Some minutes later (I removed many intervening “Fast Enterprise Crawler” entries for that same IP address and several others), his IP address has changed to 77.247.181.163, while his user ID remains 4955, but he has avoided getting (or maintaining) a session ID — an artifact of the Crawler program he is using.  A minute and a half after the last Crawler hit, his user agent goes back to his Firefox browser, but his previous session ID and User ID are gone.  The cookies don’t carry over from the Crawler to his browser, of course, but the IP address relates the two.  A little while after that, he’s begun a new session (ID ba02044b4d80154303866f6fc0da1017) , without logging on as any user.

As you can see, tying together all of the hacker’s activity is a bit of a puzzle.  One needs to consider all of the combinations of IP addresses, session IDs, user IDs, and some other tricks to find all of the different spots in the logs that represent all of the hacker’s moves.

Beyond this, something which is not apparent to the reader, because I’ve saved you from that complication, is that these logs are intermixed with all of the activity of all of the visitors simultaneously accessing the site along with the hacker.  Between the first and last of the four log entries shown above were 10,556 such entries for various visitors, of which only 102 belonged to the hacker (and that number is only that high because he was using FAST Enterprise Crawler at the time to automate his actions.

...at the beginning of the search, we did not know when the hack took place, or how to identify any of the hacker’s activity.

The full log for the day of February 23rd had 1,100,905 such entries.  Finding the hacker in that is like finding a needle in a haystack of needles.

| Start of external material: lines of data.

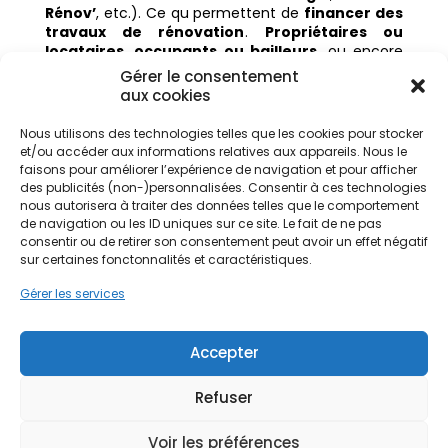
Rénov’
, etc.). Ce qu permettent de
financer des
travaux de rénovation
.
Propriétaires ou
locataires
,
occupants ou bailleurs
, ou encore
copropriétaires
, nous vous accompagnons pas à
Gérer le consentement
pas pour
proposer des aides
. Optimiser votre
aux cookies
budget et surtout
réaliser des économies
d’énergie
grâce à l’
amélioration de la
Nous utilisons des technologies telles que les cookies pour stocker
performance énergétique de votre logement
.
et/ou accéder aux informations relatives aux appareils. Nous le
faisons pour améliorer l’expérience de navigation et pour afficher
des publicités (non-)personnalisées. Consentir à ces technologies
nous autorisera à traiter des données telles que le comportement
Articles connexes
de navigation ou les ID uniques sur ce site. Le fait de ne pas
consentir ou de retirer son consentement peut avoir un effet négatif
Les aides 2017 à la rénovation
sur certaines fonctonnalités et caractéristiques.
La reconduction du prêt à taux zéro en 2018
Gérer les services
Accepter
Refuser
Articles récents
Voir les préférences
Réinventer son logement : les nouvelles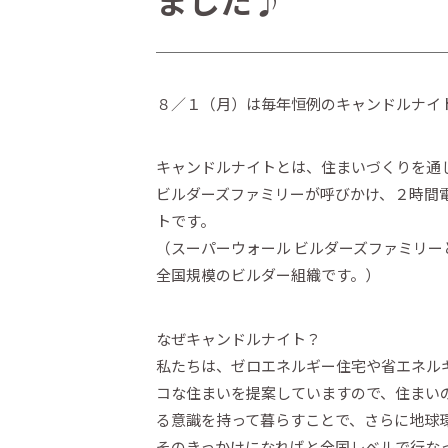
ました♪
８／１（月）は毎年恒例のキャンドルナイ
キャンドルナイトとは、住まいづくりを通
ビルダーズファミリーが呼びかけ、２時間
トです。
（スーパーウォール ビルダーズファミリ
全国規模のビルダー組織です。）
なぜキャンドルナイト？
私たちは、ゼロエネルギー住宅や省エネル
コな住まいを提案していますので、住まい
る意識を持って暮らすことで、さらに地球
そのきっかけになればと全国レベルで行な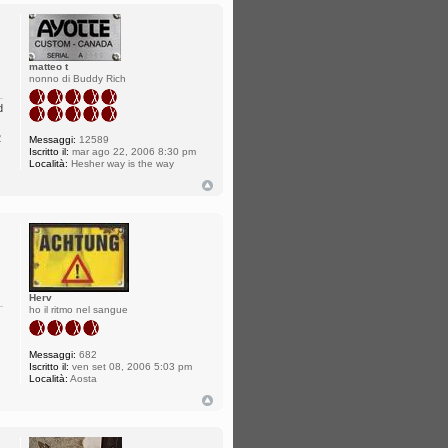
matteo t
nonno di Buddy Rich
d
2
Messaggi:
12589
Iscritto il:
mar ago 22, 2006 8:30 pm
Località:
Hesher way is the way
Herv
ho il ritmo nel sangue
Messaggi:
682
Iscritto il:
ven set 08, 2006 5:03 pm
Località:
Aosta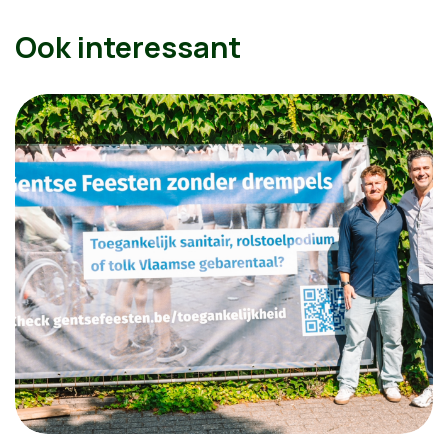
Ook interessant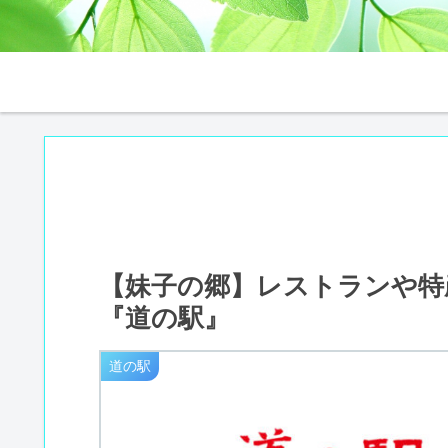
【妹子の郷】レストランや特
『道の駅』
道の駅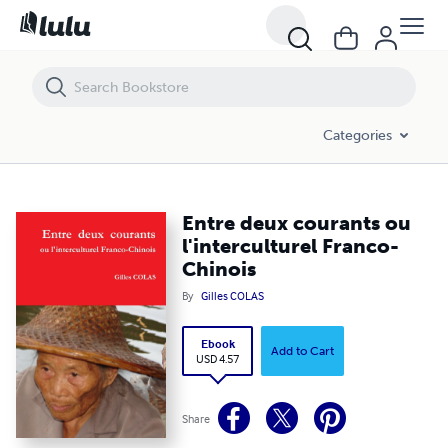
Entre deux courants ou l'interculturel Franco-Chinois
Categories
Entre deux courants ou
l'interculturel Franco-
Chinois
By
Gilles COLAS
Ebook
Add to Cart
USD 4.57
Share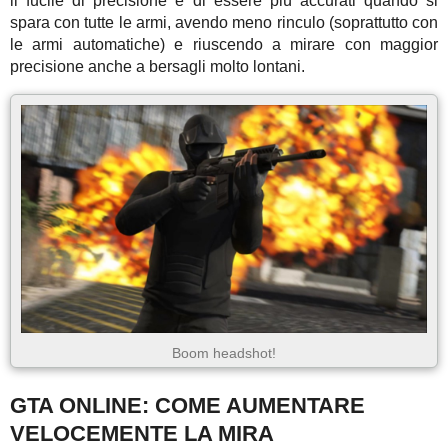
il fucile di precisione e di essere più accurati quando si
spara con tutte le armi, avendo meno rinculo (soprattutto con
le armi automatiche) e riuscendo a mirare con maggior
precisione anche a bersagli molto lontani.
Boom headshot!
GTA ONLINE: COME AUMENTARE
VELOCEMENTE LA MIRA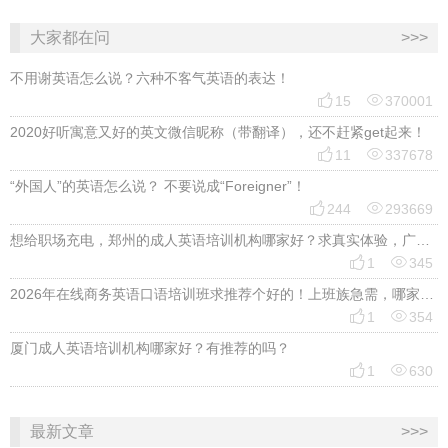
大家都在问
>>>
不用谢英语怎么说？六种不客气英语的表达！


15
370001
2020好听寓意又好的英文微信昵称（带翻译），还不赶紧get起来！


11
337678
“外国人”的英语怎么说？ 不要说成“Foreigner”！


244
293669
想给职场充电，郑州的成人英语培训机构哪家好？求真实体验，广告勿扰，感谢！


1
345
2026年在线商务英语口语培训班求推荐个好的！上班族急需，哪家好？


1
354
厦门成人英语培训机构哪家好？有推荐的吗？


1
630
最新文章
>>>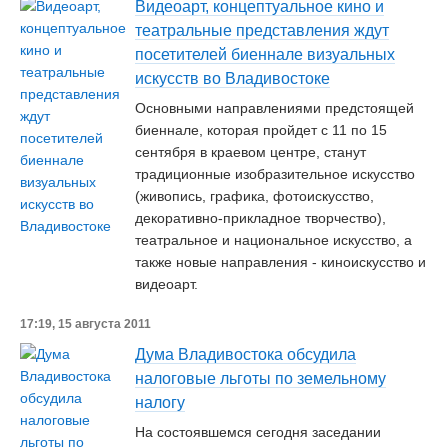
Видеоарт, концептуальное кино и
театральные представления ждут
посетителей биеннале визуальных
искусств во Владивостоке
Основными направлениями предстоящей
биеннале, которая пройдет с 11 по 15
сентября в краевом центре, станут
традиционные изобразительное искусство
(живопись, графика, фотоискусство,
декоративно-прикладное творчество),
театральное и национальное искусство, а
также новые направления - киноискусство и
видеоарт.
17:19, 15 августа 2011
Дума Владивостока обсудила
налоговые льготы по земельному
налогу
На состоявшемся сегодня заседании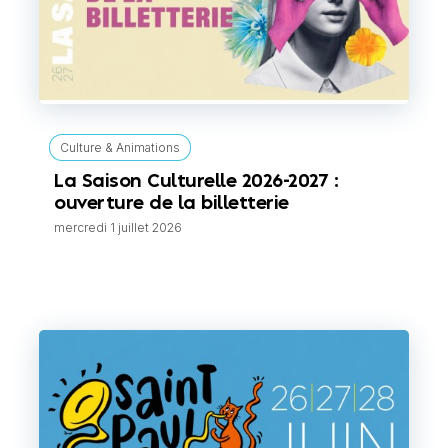
Culture & Animations
La Saison Culturelle 2026-2027 :
ouverture de la billetterie
mercredi 1 juillet 2026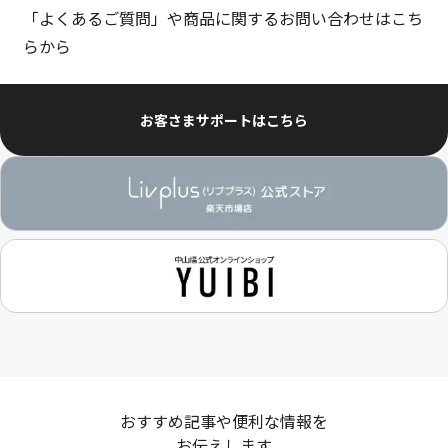
「よくあるご質問」や商品に関するお問い合わせはこち
らから
お客さまサポートはこちら
おすすめ記事や便利な情報を
お伝えします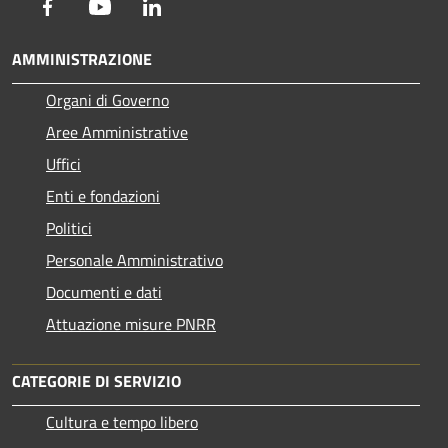
Facebook
Youtube
LinkedIn
AMMINISTRAZIONE
Organi di Governo
Aree Amministrative
Uffici
Enti e fondazioni
Politici
Personale Amministrativo
Documenti e dati
Attuazione misure PNRR
CATEGORIE DI SERVIZIO
Cultura e tempo libero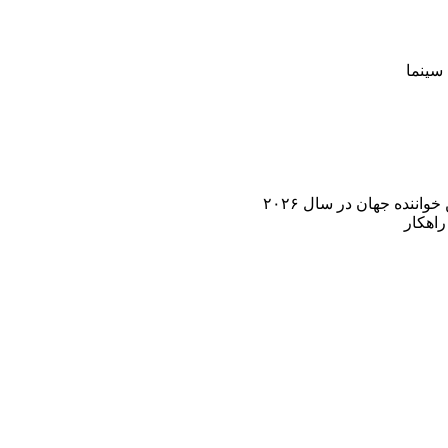
سینما
اننده جهان در سال ۲۰۲۶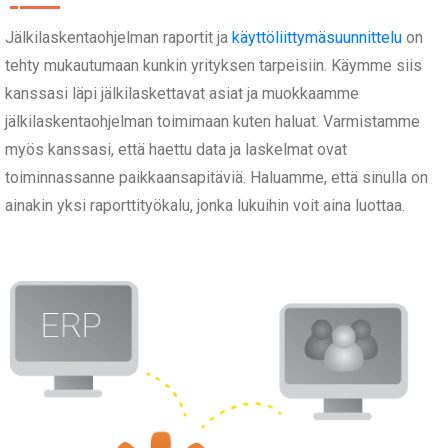
Jälkilaskentaohjelman raportit ja
käyttöliittymäsuunnittelu
on
tehty mukautumaan kunkin yrityksen tarpeisiin. Käymme siis
kanssasi läpi jälkilaskettavat asiat ja muokkaamme
jälkilaskentaohjelman toimimaan kuten haluat. Varmistamme
myös kanssasi, että haettu data ja laskelmat ovat
toiminnassanne paikkaansapitäviä. Haluamme, että sinulla on
ainakin yksi raporttityökalu, jonka lukuihin voit aina luottaa.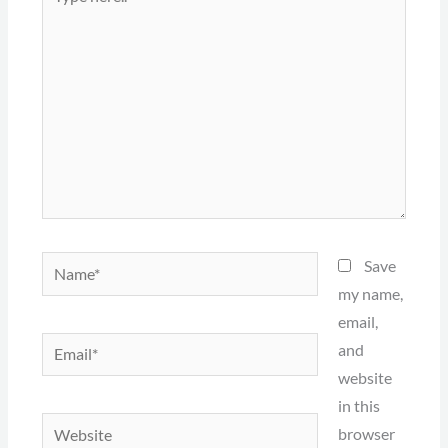
here..
Name*
Save
my name,
email,
Email*
and
website
in this
Website
browser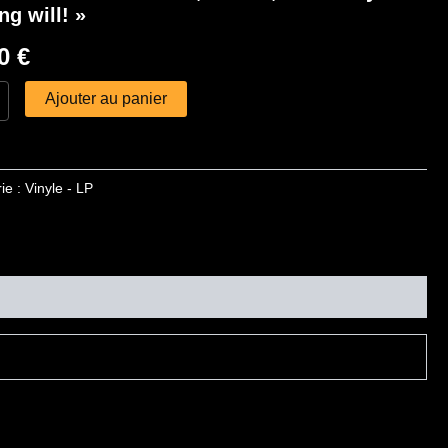
ng will! »
00
€
Ajouter au panier
ie :
Vinyle - LP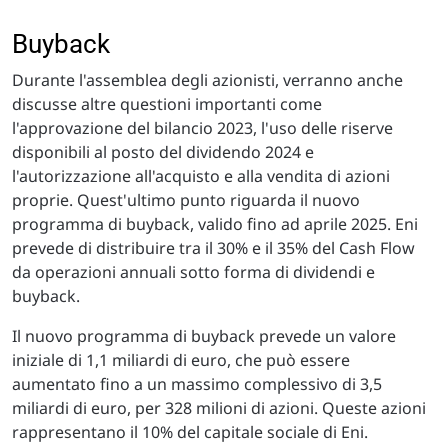
Buyback
Durante l'assemblea degli azionisti, verranno anche
discusse altre questioni importanti come
l'approvazione del bilancio 2023, l'uso delle riserve
disponibili al posto del dividendo 2024 e
l'autorizzazione all'acquisto e alla vendita di azioni
proprie. Quest'ultimo punto riguarda il nuovo
programma di buyback, valido fino ad aprile 2025. Eni
prevede di distribuire tra il 30% e il 35% del Cash Flow
da operazioni annuali sotto forma di dividendi e
buyback.
Il nuovo programma di buyback prevede un valore
iniziale di 1,1 miliardi di euro, che può essere
aumentato fino a un massimo complessivo di 3,5
miliardi di euro, per 328 milioni di azioni. Queste azioni
rappresentano il 10% del capitale sociale di Eni.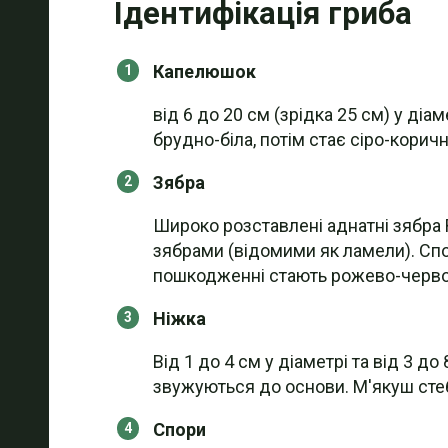
Ідентифікація гриба
Капелюшок
від 6 до 20 см (зрідка 25 см) у ді
брудно-біла, потім стає сіро-коричн
Зябра
Широко розставлені аднатні зябра 
зябрами (відомими як ламели). Споч
пошкодженні стають рожево-червоно
Ніжка
Від 1 до 4 см у діаметрі та від 3 
звужуються до основи. М'якуш стебла
Спори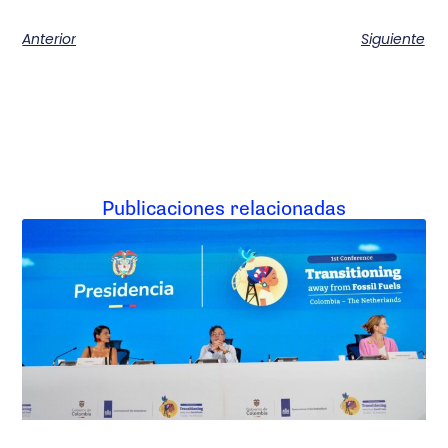
Anterior
Siguiente
Publicaciones relacionadas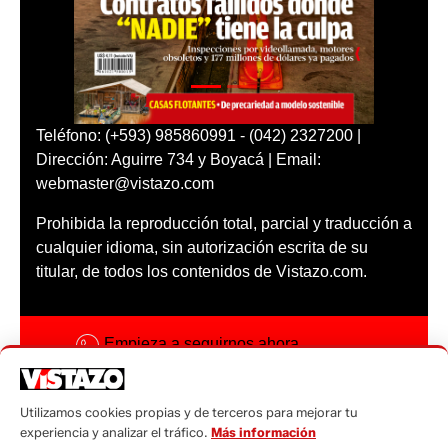
Teléfono: (+593) 985860991 - (042) 2327200 |
Dirección: Aguirre 734 y Boyacá | Email:
webmaster@vistazo.com
Prohibida la reproducción total, parcial y traducción a
cualquier idioma, sin autorización escrita de su
titular, de todos los contenidos de Vistazo.com.
Empieza a seguirnos ahora
Activar notificaciones
Utilizamos cookies propias y de terceros para mejorar tu
Código ética
experiencia y analizar el tráfico.
Más información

But it’s worse than that.  To use the Hansel and Gretel analogy, at least the siblings started at one end of the trail of breadcrumbs.  In our case, at the beginning of the search, we did not know when the hack took place, or how to identify any of the hacker’s activity.  The starting point could have been in late or early March, February, January or before.  Before we could find the breadcrumb trail, we first had to wander through the forest, hoping to stumble across some recognizable fraction of it.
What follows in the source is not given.